■ Task objective: Respond with nothing but the number of lines in this data that include the word "Videos".

□ □ □ □ □

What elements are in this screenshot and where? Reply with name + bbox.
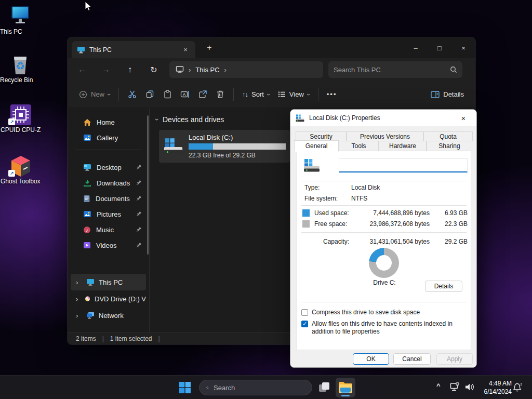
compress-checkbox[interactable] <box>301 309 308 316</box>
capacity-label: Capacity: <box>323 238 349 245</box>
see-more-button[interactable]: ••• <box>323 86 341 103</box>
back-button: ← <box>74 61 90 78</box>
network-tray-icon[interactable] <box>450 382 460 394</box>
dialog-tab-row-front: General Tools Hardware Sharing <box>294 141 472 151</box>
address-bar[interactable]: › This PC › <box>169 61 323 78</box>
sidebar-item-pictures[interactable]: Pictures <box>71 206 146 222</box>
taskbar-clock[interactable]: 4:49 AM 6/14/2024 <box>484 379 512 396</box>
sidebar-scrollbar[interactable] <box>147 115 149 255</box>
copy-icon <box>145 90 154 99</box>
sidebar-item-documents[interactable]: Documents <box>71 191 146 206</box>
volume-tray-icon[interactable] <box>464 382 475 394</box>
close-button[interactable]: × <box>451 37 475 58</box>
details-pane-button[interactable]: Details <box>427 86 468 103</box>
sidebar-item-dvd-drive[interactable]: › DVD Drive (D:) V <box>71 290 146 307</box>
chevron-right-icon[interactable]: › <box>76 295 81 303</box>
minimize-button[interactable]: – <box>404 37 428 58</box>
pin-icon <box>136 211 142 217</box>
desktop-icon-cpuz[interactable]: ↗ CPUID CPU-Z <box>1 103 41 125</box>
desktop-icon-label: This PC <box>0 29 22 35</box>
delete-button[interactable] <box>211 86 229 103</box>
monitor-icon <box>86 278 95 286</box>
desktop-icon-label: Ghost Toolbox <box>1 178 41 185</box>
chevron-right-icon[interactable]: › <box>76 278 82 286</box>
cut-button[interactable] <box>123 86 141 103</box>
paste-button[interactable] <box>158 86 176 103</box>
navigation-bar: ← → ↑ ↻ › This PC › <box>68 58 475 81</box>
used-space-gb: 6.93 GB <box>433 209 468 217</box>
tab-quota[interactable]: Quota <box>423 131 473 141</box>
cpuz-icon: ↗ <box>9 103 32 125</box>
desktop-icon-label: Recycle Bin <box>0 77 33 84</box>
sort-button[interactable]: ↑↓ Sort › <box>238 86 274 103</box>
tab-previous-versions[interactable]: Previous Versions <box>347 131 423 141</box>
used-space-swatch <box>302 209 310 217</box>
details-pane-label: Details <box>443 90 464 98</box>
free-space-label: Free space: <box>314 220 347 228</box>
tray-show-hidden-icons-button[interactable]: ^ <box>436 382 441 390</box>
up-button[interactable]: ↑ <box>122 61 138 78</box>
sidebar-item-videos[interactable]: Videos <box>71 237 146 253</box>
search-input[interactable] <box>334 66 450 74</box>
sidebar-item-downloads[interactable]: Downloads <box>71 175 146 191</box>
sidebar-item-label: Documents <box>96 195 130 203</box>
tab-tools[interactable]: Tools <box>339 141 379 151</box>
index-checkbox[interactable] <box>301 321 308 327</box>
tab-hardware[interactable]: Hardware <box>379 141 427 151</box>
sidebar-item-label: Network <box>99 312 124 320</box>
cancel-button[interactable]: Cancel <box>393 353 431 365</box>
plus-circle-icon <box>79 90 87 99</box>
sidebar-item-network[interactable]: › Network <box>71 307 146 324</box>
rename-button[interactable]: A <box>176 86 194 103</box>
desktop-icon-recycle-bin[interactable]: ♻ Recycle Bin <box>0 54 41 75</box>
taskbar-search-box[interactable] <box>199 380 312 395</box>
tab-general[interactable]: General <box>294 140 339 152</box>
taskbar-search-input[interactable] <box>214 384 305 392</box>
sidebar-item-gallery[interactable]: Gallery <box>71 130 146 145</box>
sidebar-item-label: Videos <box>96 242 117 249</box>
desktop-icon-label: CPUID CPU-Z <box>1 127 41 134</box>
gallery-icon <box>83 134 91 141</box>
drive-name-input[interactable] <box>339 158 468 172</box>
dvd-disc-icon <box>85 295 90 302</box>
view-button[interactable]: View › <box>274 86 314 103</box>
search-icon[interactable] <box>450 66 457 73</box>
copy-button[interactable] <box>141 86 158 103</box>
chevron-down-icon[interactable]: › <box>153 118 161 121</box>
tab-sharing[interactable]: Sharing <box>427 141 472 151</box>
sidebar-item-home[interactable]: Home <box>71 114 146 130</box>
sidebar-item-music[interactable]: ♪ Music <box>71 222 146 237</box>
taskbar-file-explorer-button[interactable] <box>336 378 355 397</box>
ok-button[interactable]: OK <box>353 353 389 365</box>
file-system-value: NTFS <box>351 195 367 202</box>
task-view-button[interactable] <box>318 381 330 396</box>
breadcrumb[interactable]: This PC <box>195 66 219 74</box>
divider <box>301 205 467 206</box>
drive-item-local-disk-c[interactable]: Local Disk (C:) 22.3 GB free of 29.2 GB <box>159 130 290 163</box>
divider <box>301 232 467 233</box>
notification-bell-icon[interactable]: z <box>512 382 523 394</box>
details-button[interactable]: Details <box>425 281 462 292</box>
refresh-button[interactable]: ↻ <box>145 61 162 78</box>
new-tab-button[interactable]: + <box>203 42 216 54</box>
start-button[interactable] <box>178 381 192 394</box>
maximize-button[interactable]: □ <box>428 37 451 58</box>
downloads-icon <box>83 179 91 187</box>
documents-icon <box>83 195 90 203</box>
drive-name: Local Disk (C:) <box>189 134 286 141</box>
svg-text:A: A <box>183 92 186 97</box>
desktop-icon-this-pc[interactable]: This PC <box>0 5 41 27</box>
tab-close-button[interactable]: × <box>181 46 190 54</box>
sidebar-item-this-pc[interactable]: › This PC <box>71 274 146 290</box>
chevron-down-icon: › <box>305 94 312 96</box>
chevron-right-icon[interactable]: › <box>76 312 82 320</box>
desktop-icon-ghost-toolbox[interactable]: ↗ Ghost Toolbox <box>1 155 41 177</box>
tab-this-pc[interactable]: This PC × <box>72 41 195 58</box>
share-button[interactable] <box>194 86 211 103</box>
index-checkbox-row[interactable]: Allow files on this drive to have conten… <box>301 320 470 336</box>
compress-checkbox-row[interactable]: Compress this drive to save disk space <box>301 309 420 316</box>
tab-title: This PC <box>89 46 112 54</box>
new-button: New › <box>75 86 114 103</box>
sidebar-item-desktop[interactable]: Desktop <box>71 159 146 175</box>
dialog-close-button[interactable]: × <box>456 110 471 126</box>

□ □ □ □ □

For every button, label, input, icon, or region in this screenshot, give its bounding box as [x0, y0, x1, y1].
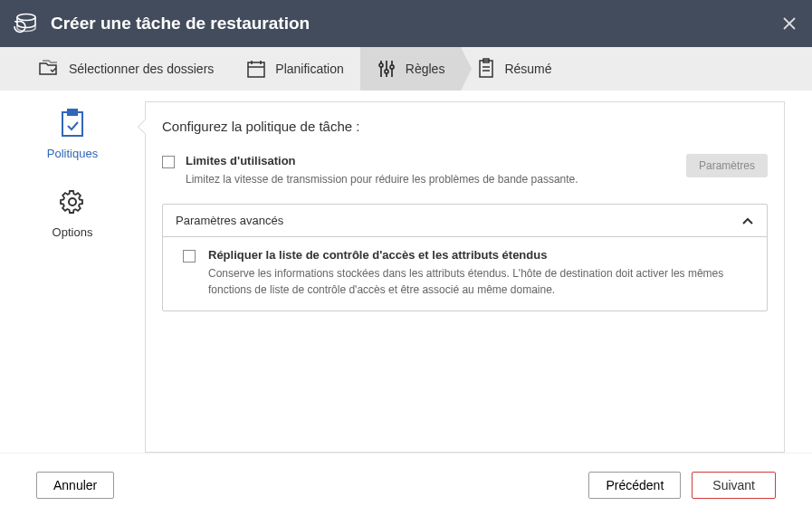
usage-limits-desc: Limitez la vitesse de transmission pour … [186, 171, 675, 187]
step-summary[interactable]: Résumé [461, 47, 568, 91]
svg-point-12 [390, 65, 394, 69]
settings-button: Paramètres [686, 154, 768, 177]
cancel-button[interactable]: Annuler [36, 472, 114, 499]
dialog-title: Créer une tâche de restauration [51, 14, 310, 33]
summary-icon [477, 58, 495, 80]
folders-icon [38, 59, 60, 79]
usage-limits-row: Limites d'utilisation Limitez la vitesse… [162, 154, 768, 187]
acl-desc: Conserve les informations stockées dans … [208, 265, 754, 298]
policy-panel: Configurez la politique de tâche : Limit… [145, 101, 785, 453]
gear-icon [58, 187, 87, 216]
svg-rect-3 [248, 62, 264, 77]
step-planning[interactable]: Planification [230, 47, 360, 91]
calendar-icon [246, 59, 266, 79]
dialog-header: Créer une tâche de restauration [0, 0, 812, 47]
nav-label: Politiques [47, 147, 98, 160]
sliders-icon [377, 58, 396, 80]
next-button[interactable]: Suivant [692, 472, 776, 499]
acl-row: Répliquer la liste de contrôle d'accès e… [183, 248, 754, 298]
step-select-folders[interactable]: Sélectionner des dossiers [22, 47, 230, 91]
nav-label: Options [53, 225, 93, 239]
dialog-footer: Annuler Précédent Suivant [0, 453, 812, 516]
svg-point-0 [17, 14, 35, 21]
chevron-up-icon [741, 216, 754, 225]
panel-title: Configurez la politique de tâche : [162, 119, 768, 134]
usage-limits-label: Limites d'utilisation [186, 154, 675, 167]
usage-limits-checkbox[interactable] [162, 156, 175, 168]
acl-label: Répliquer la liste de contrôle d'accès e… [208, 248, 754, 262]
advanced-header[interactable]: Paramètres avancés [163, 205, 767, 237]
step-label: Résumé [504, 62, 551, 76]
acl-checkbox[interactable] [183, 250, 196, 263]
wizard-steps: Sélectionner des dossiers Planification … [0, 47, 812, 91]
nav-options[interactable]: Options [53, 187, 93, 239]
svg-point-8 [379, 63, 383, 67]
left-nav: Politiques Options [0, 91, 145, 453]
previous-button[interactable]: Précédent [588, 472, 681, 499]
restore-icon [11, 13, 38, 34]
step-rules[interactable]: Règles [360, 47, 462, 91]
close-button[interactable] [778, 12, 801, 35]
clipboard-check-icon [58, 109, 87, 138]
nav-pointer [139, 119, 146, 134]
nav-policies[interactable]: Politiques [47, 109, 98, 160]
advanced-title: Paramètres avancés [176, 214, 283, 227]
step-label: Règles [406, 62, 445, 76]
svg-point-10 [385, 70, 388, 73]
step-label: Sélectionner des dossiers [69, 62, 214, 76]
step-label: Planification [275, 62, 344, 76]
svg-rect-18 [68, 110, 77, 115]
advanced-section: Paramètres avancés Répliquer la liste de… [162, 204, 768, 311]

□ □ □ □ □

■ Result of this task: 2